AfterFoot: Guardiola ou l’art de la déception

Pep Guardiola - ICON Sport
Il est celui par lequel le football a irrémédiablement changé et ça ne lui sera sans doute jamais pardonné. Samedi soir, quatorze ans après Barcelone, Pep Guardiola soulevait sa troisième Ligue des Champions et remportait (performance inédite) son deuxième triplé. Pourtant au moment d’embrasser la coupe, installé à droite de l’estrade, il avait toujours l’air d’un intrus dans la photo officielle. Les mains sur les hanches, à quelques mètres du podium, il osait à peine se mêler à ses joueurs. L’inoxydable We Are The Champions débutant ensuite, il eut le visage heureux, presque soulagé. Comme le jeune bachelier devant ses parents rassurés, il pressentit (à tort) qu’enfin on allait lui foutre la paix.
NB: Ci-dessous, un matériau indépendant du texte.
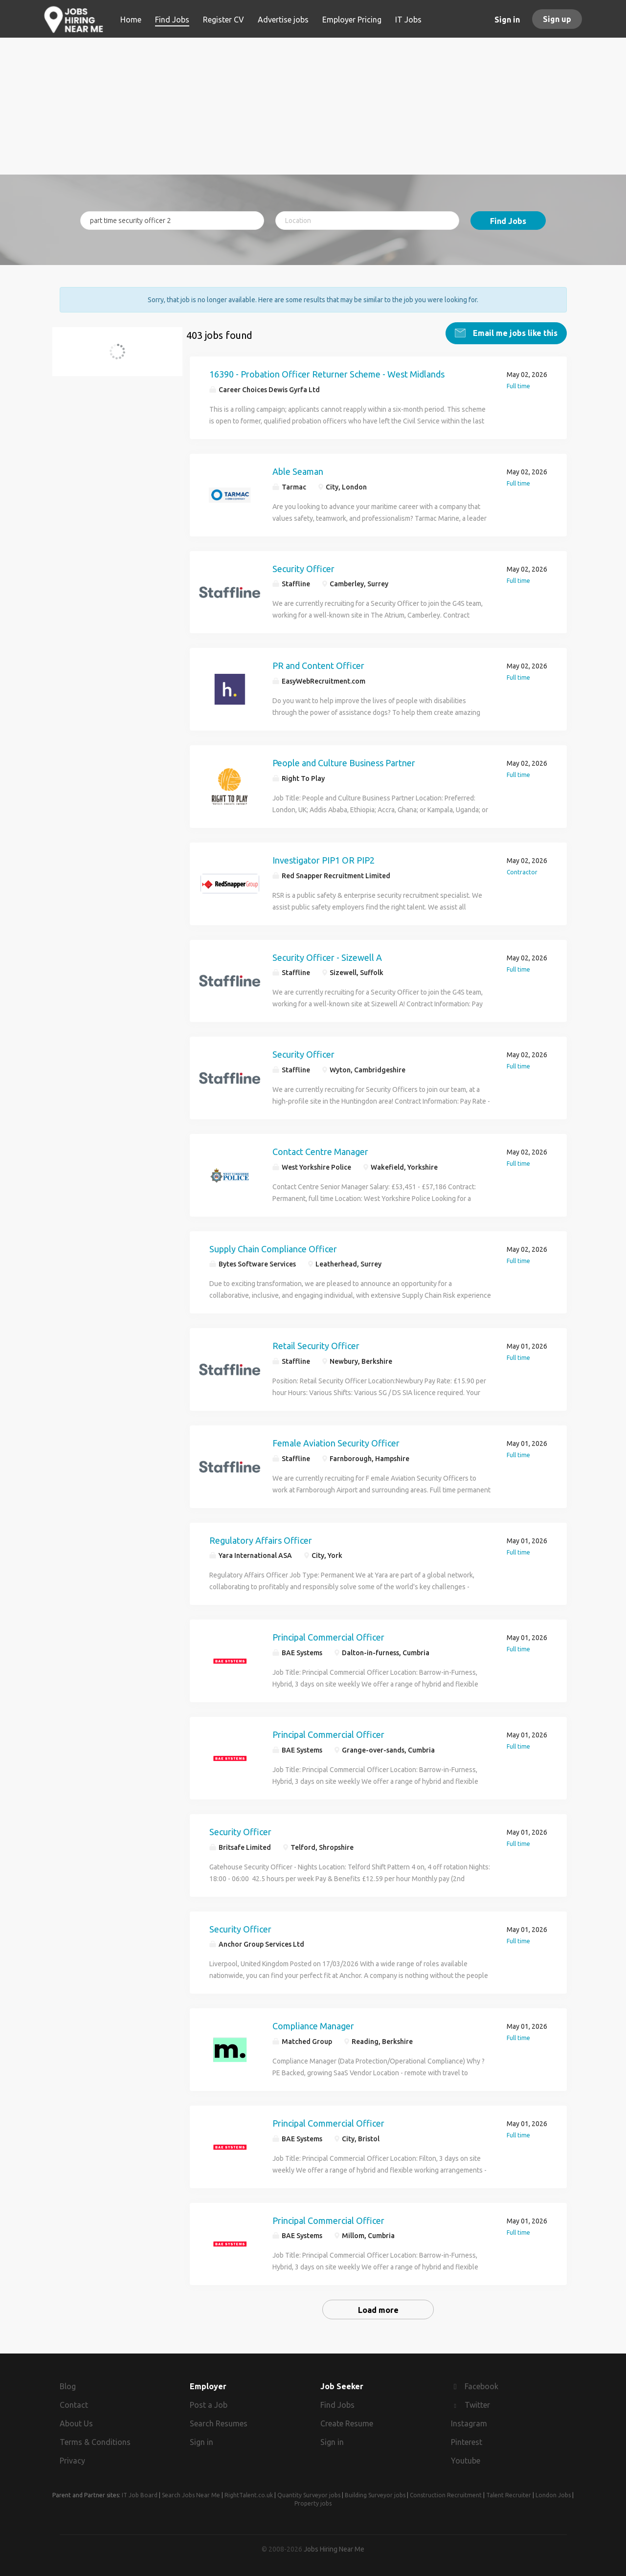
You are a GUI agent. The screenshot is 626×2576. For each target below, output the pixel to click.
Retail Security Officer (315, 1346)
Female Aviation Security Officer (336, 1443)
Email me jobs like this (514, 333)
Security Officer (303, 568)
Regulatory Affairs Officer (260, 1540)
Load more (378, 2310)
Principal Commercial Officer (328, 1637)
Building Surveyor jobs (375, 2494)
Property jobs (313, 2503)
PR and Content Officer (318, 665)
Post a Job (208, 2404)
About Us (76, 2423)
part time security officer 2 (118, 357)
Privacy (72, 2460)
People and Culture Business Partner (343, 763)
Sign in (507, 19)
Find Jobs (508, 221)
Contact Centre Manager (320, 1151)
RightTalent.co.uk (248, 2494)
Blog (68, 2386)
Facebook (481, 2386)
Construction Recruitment (446, 2494)
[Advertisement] (313, 106)
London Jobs (553, 2494)
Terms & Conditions (95, 2441)
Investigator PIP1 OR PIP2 (323, 860)
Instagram (469, 2423)
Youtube (465, 2460)
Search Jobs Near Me (191, 2494)
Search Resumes (218, 2423)
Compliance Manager (313, 2026)
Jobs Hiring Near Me (334, 2549)
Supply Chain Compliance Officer (273, 1248)
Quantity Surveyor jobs (308, 2494)
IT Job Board (139, 2494)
D’ailleurs, lors des flash-interview d’après-célébration et de pré-vacances, il répéta la même phrase, comme une excuse qui viendrait toujours trop tard "ce titre européen vient donner du crédit aux 5 Premier Leagues remportées, au 4 Carabao Cup, aux 2 FA Cup, aux 2 Community Shields." C’est que la question était devenue trop systématique pour ne pas être suspecte: cette Ligue des champions avec City était-elle le titre qui lui manquait pour la consécration définitive? Au vrai, Pep le savait, poser la question, c’était déjà en douter.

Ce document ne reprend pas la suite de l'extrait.